Similarity search

marco_aurelio_maia_silva · November 17, 2016, 5:32pm

Hi everybody. I'm trying to do a similarity search in my workflow. I have a collumn named "Oferta" that is listed a lot of kinds of offers by a company. When a put the node, does not bring all the results. Is it normal?

marco_ghislanzoni · November 17, 2016, 5:45pm

It may depend on your data, on your configuration/workflow or on both. Difficult to help without more information. Can you share some of the data and your workflow?

Cheers,
Marco.

marco_aurelio_maia_silva · November 18, 2016, 1:39pm

thats my project.

I have a database with some products offers of a company, but only to a few costumers.

I thought of clustering the entire customer base and this small base and then finding the similarity between the two bases. So arrive at the final model with all products, but "Isenção", for example is not in the final node. Can anyone help me please?

marco_ghislanzoni · November 18, 2016, 2:56pm

Hi Marco Aurelio,

having looked at your Workflow I think I understand what you are trying to do.

In practice you have clustered your customers on a subset of the data and now you are trying to assign a broader set of customers to the same clusters by evaluating their proximity to the 4 centroids.

If this is the case, here is what you should do:

Connect the 2nd output port of the k-Means node to the 2nd input port of a Similarity Search node. This will feed the node with the centroids of the 4 clusters defined by the smaller initial data set.
Connect the new larger dataset, after normalization, to the 1st input port of the Similarity Search node.
Configure the Similarity Search node to use the Euclidean distance and include all the Double type columns (this should be done automatically by the node when you selected the Euclidean distance and the inputs are already connected)

Now when you execute the Similarity Search node you will get 2 additional columns in your larger dataset, one indicating the nearest cluster for each row and the other indicating the Euclidean distance to the centroid of that cluster. See the following picture.

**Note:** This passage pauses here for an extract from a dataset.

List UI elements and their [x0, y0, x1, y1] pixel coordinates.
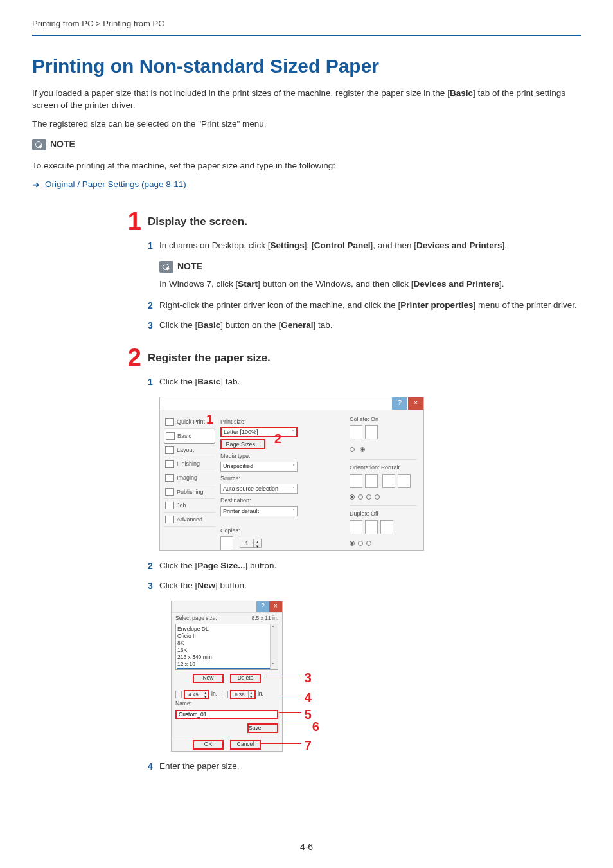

https://www.knime.org/files/knime_text_processing_introduction_technical_report_120515.pdf

Well, you were almost there I would say.

Cheers,
Marco.

18-11-2016_14-46-33.png

marco_aurelio_maia_silva · November 18, 2016, 5:33pm

Great! That's what i was looking for. Thanks a lot!

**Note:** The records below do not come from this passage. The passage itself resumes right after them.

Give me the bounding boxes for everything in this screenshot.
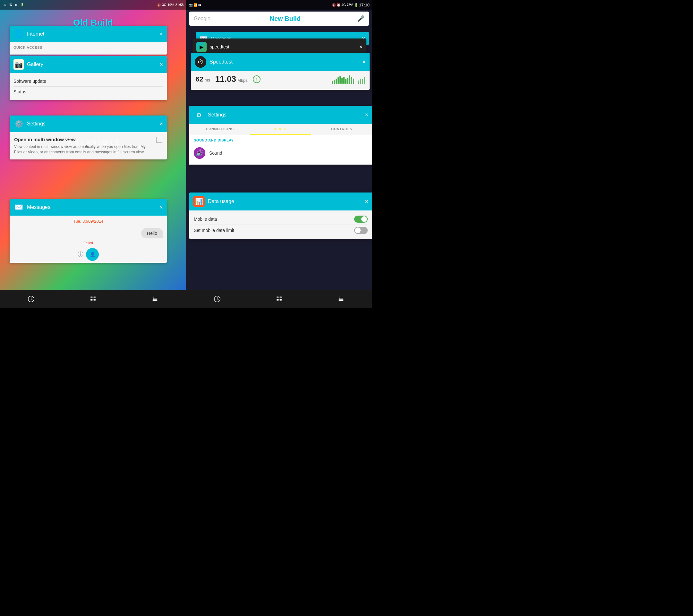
speedtest-card-close[interactable]: × (362, 59, 366, 65)
multi-window-row: Open in multi window view View content i… (14, 137, 162, 155)
settings-card-left-body: Open in multi window view View content i… (9, 132, 167, 159)
back-button-right[interactable] (209, 293, 225, 305)
speedtest-data-body: 62 ms 11.03 Mbps ↑ (191, 71, 370, 90)
speed-block: 11.03 Mbps (215, 74, 248, 84)
gallery-card-title: Gallery (27, 62, 156, 67)
battery-icon-right: 🔋 (354, 3, 358, 7)
google-text: Google (194, 16, 211, 21)
gallery-card-header: 📷 Gallery × (9, 56, 167, 73)
time-left: 21:58 (175, 3, 183, 7)
bar-3 (336, 79, 337, 84)
settings-body: SOUND AND DISPLAY 🔊 Sound (189, 135, 372, 164)
data-usage-icon: 📊 (193, 196, 205, 207)
home-button-left[interactable] (85, 293, 101, 305)
alarm-icon: ⏰ (337, 3, 340, 7)
software-update-item: Software update (14, 76, 163, 87)
status-item: Status (14, 87, 163, 97)
svg-rect-7 (153, 299, 158, 300)
gallery-card: 📷 Gallery × Software update Status (9, 56, 167, 100)
internet-card: 🌐 Internet × QUICK ACCESS (9, 26, 167, 55)
right-nav-bar (186, 290, 372, 308)
settings-card-right-close[interactable]: × (365, 112, 368, 118)
svg-rect-16 (339, 298, 343, 298)
signal-charts (266, 75, 365, 84)
sound-icon: 🔊 (194, 147, 205, 159)
google-search-bar[interactable]: Google New Build 🎤 (189, 12, 369, 26)
quick-access-label: QUICK ACCESS (14, 45, 163, 49)
right-panel: 📷 📶 ✉ 🔇 ⏰ 4G 73% 🔋 17:10 Google New Buil… (186, 0, 372, 308)
settings-card-right-title: Settings (208, 112, 361, 118)
settings-card-left-title: Settings (27, 121, 156, 127)
svg-rect-2 (94, 296, 96, 298)
internet-card-close[interactable]: × (159, 31, 163, 37)
data-usage-card: 📊 Data usage × Mobile data Set mobile da… (189, 193, 372, 239)
back-button-left[interactable] (23, 293, 39, 305)
svg-rect-3 (91, 299, 93, 301)
home-button-right[interactable] (271, 293, 287, 305)
bar-10 (349, 75, 350, 84)
svg-rect-12 (280, 296, 282, 298)
time-right: 17:10 (359, 3, 370, 7)
speedtest-play-close[interactable]: × (359, 44, 362, 51)
signal-right: 73% (347, 3, 353, 7)
settings-card-left-close[interactable]: × (159, 121, 163, 127)
right-status-bar: 📷 📶 ✉ 🔇 ⏰ 4G 73% 🔋 17:10 (186, 0, 372, 9)
ubar-4 (364, 77, 365, 84)
speedtest-card: ⏱ Speedtest × 62 ms 11.03 Mbps ↑ (191, 53, 370, 90)
right-status-right-icons: 🔇 ⏰ 4G 73% 🔋 17:10 (332, 3, 370, 7)
ubar-1 (358, 81, 359, 84)
left-status-bar: ⚠ 🖼 ▶ 🔋 🔇 3G 10% 21:58 (0, 0, 186, 9)
upload-signal-bars (358, 75, 365, 84)
bar-6 (341, 78, 343, 84)
network-type-right: 4G (341, 3, 345, 7)
bar-8 (345, 79, 346, 84)
speedtest-play-icon: ▶ (196, 42, 206, 52)
message-bubble-row: Hello (9, 227, 167, 240)
svg-rect-14 (280, 299, 282, 301)
messages-icon-left: ✉️ (14, 202, 24, 212)
multi-window-title: Open in multi window view (14, 137, 152, 142)
svg-rect-13 (277, 299, 278, 301)
svg-rect-11 (277, 296, 278, 298)
gallery-card-body: Software update Status (9, 73, 167, 100)
recents-button-right[interactable] (333, 293, 349, 305)
messages-card-left: ✉️ Messages × Tue, 30/09/2014 Hello Fail… (9, 199, 167, 263)
settings-card-left-header: ⚙️ Settings × (9, 116, 167, 132)
gallery-card-close[interactable]: × (159, 62, 163, 67)
set-limit-row: Set mobile data limit (194, 225, 368, 236)
signal-left: 10% (167, 3, 174, 7)
speedtest-play-title: speedtest (210, 44, 356, 49)
multi-window-desc: View content in multi window view automa… (14, 144, 152, 155)
speedtest-card-header: ⏱ Speedtest × (191, 53, 370, 71)
messages-card-left-close[interactable]: × (159, 204, 163, 210)
bar-4 (338, 77, 339, 84)
multi-window-checkbox[interactable] (156, 137, 162, 143)
sound-display-label: SOUND AND DISPLAY (194, 138, 368, 142)
tab-connections[interactable]: CONNECTIONS (189, 124, 250, 135)
recents-button-left[interactable] (147, 293, 163, 305)
microphone-icon[interactable]: 🎤 (357, 15, 364, 22)
image-icon: 🖼 (8, 3, 13, 7)
mute-icon-right: 🔇 (332, 3, 336, 7)
message-alert-row: ⓘ 👤 (9, 246, 167, 263)
internet-card-body: QUICK ACCESS (9, 42, 167, 55)
speedtest-app-icon: ⏱ (195, 56, 206, 68)
set-limit-toggle[interactable] (354, 227, 368, 234)
messages-date: Tue, 30/09/2014 (9, 216, 167, 227)
mail-icon: ✉ (198, 3, 201, 7)
data-usage-close[interactable]: × (365, 199, 368, 204)
alert-icon: ⚠ (3, 3, 7, 7)
speedtest-metrics: 62 ms 11.03 Mbps ↑ (195, 74, 365, 84)
tab-device[interactable]: DEVICE (250, 124, 311, 135)
settings-icon-right: ⚙ (193, 109, 205, 121)
mobile-data-toggle[interactable] (354, 216, 368, 223)
bar-2 (334, 80, 335, 84)
internet-icon: 🌐 (14, 29, 24, 39)
multi-window-content: Open in multi window view View content i… (14, 137, 152, 155)
upload-icon: ↑ (253, 75, 260, 83)
latency-value: 62 (195, 75, 203, 83)
message-bubble: Hello (141, 228, 163, 238)
svg-rect-1 (91, 296, 93, 298)
tab-controls[interactable]: CONTROLS (311, 124, 372, 135)
message-failed: Failed (9, 240, 167, 246)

Now a question. Is there a node that i can save the secont output from kmeans, so i can put just this node on another workflow?

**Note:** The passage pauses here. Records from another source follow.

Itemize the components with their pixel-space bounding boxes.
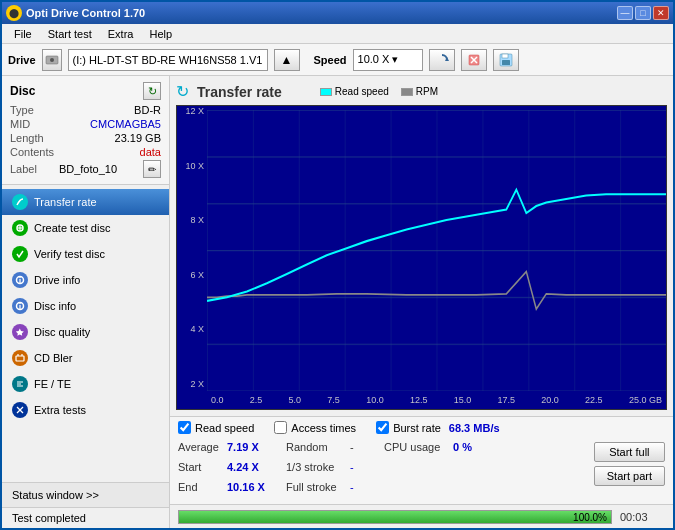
menu-help[interactable]: Help — [141, 26, 180, 42]
y-label-4: 4 X — [190, 324, 204, 334]
app-icon: ⬤ — [6, 5, 22, 21]
x-label-20: 20.0 — [541, 395, 559, 405]
nav-item-drive-info[interactable]: Drive info — [2, 267, 169, 293]
nav-label-create-test-disc: Create test disc — [34, 222, 110, 234]
title-bar: ⬤ Opti Drive Control 1.70 — □ ✕ — [2, 2, 673, 24]
main-window: ⬤ Opti Drive Control 1.70 — □ ✕ File Sta… — [0, 0, 675, 530]
stats-section: Read speed Access times Burst rate 68.3 … — [170, 416, 673, 504]
y-label-12: 12 X — [185, 106, 204, 116]
chart-svg — [207, 110, 666, 391]
full-stroke-value: - — [350, 481, 370, 493]
refresh-btn[interactable] — [429, 49, 455, 71]
access-times-checkbox-label: Access times — [291, 422, 356, 434]
read-speed-checkbox[interactable] — [178, 421, 191, 434]
label-edit-button[interactable]: ✏ — [143, 160, 161, 178]
access-times-checkbox[interactable] — [274, 421, 287, 434]
burst-rate-checkbox-item: Burst rate 68.3 MB/s — [376, 421, 499, 434]
x-label-7-5: 7.5 — [327, 395, 340, 405]
minimize-button[interactable]: — — [617, 6, 633, 20]
disc-type-value: BD-R — [134, 104, 161, 116]
disc-type-label: Type — [10, 104, 34, 116]
full-stroke-label: Full stroke — [286, 481, 346, 493]
x-label-17-5: 17.5 — [498, 395, 516, 405]
clean-btn[interactable] — [461, 49, 487, 71]
x-label-5: 5.0 — [289, 395, 302, 405]
svg-rect-8 — [502, 60, 510, 65]
nav-label-extra-tests: Extra tests — [34, 404, 86, 416]
disc-refresh-button[interactable]: ↻ — [143, 82, 161, 100]
nav-item-disc-quality[interactable]: Disc quality — [2, 319, 169, 345]
average-label: Average — [178, 441, 223, 453]
drive-icon-btn[interactable] — [42, 49, 62, 71]
progress-text: 100.0% — [573, 511, 607, 525]
nav-item-extra-tests[interactable]: Extra tests — [2, 397, 169, 423]
right-panel: ↻ Transfer rate Read speed RPM — [170, 76, 673, 528]
save-btn[interactable] — [493, 49, 519, 71]
menu-extra[interactable]: Extra — [100, 26, 142, 42]
fe-te-icon — [12, 376, 28, 392]
random-value: - — [350, 441, 370, 453]
toolbar: Drive (I:) HL-DT-ST BD-RE WH16NS58 1.V1 … — [2, 44, 673, 76]
nav-items: Transfer rate Create test disc Verify te… — [2, 185, 169, 482]
drive-eject-btn[interactable]: ▲ — [274, 49, 300, 71]
disc-contents-label: Contents — [10, 146, 54, 158]
disc-mid-label: MID — [10, 118, 30, 130]
end-value: 10.16 X — [227, 481, 282, 493]
disc-length-value: 23.19 GB — [115, 132, 161, 144]
x-label-2-5: 2.5 — [250, 395, 263, 405]
speed-select[interactable]: 10.0 X ▾ — [353, 49, 423, 71]
create-test-disc-icon — [12, 220, 28, 236]
nav-item-transfer-rate[interactable]: Transfer rate — [2, 189, 169, 215]
status-window-label: Status window >> — [12, 489, 99, 501]
nav-item-cd-bler[interactable]: CD Bler — [2, 345, 169, 371]
burst-rate-checkbox[interactable] — [376, 421, 389, 434]
average-value: 7.19 X — [227, 441, 282, 453]
end-label: End — [178, 481, 223, 493]
legend-rpm-color — [401, 88, 413, 96]
svg-marker-18 — [16, 329, 24, 336]
nav-label-disc-info: Disc info — [34, 300, 76, 312]
start-value: 4.24 X — [227, 461, 282, 473]
chart-drawing-area — [207, 110, 666, 391]
legend-rpm-label: RPM — [416, 86, 438, 97]
y-label-6: 6 X — [190, 270, 204, 280]
sidebar: Disc ↻ Type BD-R MID CMCMAGBA5 Length 23… — [2, 76, 170, 528]
start-full-button[interactable]: Start full — [594, 442, 665, 462]
chart-legend: Read speed RPM — [320, 86, 438, 97]
nav-item-disc-info[interactable]: Disc info — [2, 293, 169, 319]
window-title: Opti Drive Control 1.70 — [26, 7, 145, 19]
legend-read-speed: Read speed — [320, 86, 389, 97]
bottom-bar: 100.0% 00:03 — [170, 504, 673, 528]
maximize-button[interactable]: □ — [635, 6, 651, 20]
legend-read-speed-color — [320, 88, 332, 96]
cpu-usage-label: CPU usage — [384, 441, 449, 453]
burst-rate-value: 68.3 MB/s — [449, 422, 500, 434]
chart-header: ↻ Transfer rate Read speed RPM — [176, 82, 667, 101]
close-button[interactable]: ✕ — [653, 6, 669, 20]
verify-test-disc-icon — [12, 246, 28, 262]
legend-read-speed-label: Read speed — [335, 86, 389, 97]
nav-item-fe-te[interactable]: FE / TE — [2, 371, 169, 397]
svg-rect-7 — [502, 54, 508, 58]
main-content: Disc ↻ Type BD-R MID CMCMAGBA5 Length 23… — [2, 76, 673, 528]
legend-rpm: RPM — [401, 86, 438, 97]
cd-bler-icon — [12, 350, 28, 366]
nav-item-create-test-disc[interactable]: Create test disc — [2, 215, 169, 241]
disc-contents-value: data — [140, 146, 161, 158]
drive-label: Drive — [8, 54, 36, 66]
start-part-button[interactable]: Start part — [594, 466, 665, 486]
drive-select[interactable]: (I:) HL-DT-ST BD-RE WH16NS58 1.V1 — [68, 49, 268, 71]
disc-label-label: Label — [10, 163, 37, 175]
chart-refresh-icon: ↻ — [176, 82, 189, 101]
nav-label-verify-test-disc: Verify test disc — [34, 248, 105, 260]
chart-y-axis: 12 X 10 X 8 X 6 X 4 X 2 X — [177, 106, 207, 389]
burst-rate-checkbox-label: Burst rate — [393, 422, 441, 434]
nav-item-verify-test-disc[interactable]: Verify test disc — [2, 241, 169, 267]
stroke1-label: 1/3 stroke — [286, 461, 346, 473]
x-label-15: 15.0 — [454, 395, 472, 405]
status-window-button[interactable]: Status window >> — [2, 482, 169, 508]
x-label-22-5: 22.5 — [585, 395, 603, 405]
menu-file[interactable]: File — [6, 26, 40, 42]
menu-start-test[interactable]: Start test — [40, 26, 100, 42]
y-label-2: 2 X — [190, 379, 204, 389]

I was thinking to create 2 workflows. One to save the clusters and the model to run just once in a month, for example. And another workflow to run onde in a week to score the whole base. And in this node, i just call the model of clusters.

marco_aurelio_maia_silva · November 18, 2016, 5:47pm

Another doubt. How i turn back now, and based on cluster, get the "Oferta"?

marco_ghislanzoni · November 21, 2016, 9:57am

Sure. Just use a Table Writer node in your k-means workflow and read it back with Table Reader in your second workflow.

Cheers,
Marco.

marco_ghislanzoni · November 21, 2016, 10:05am

Is Oferta associated with each cluster on 1:1 basis? Or is it an outcome variable of some sort? I understand it is assigned according to some sort of rule, or not?

Cheers,
Marco.

marco_aurelio_maia_silva · November 21, 2016, 2:11pm

The client has some rules to offer a "Oferta". The ideia is for us to say which offers are more likely to be accepted.

I thought about taking the lowest distance value from each contract and associate with the model clusters to get the offers from each cluster. If you can, take a look at the final joiner.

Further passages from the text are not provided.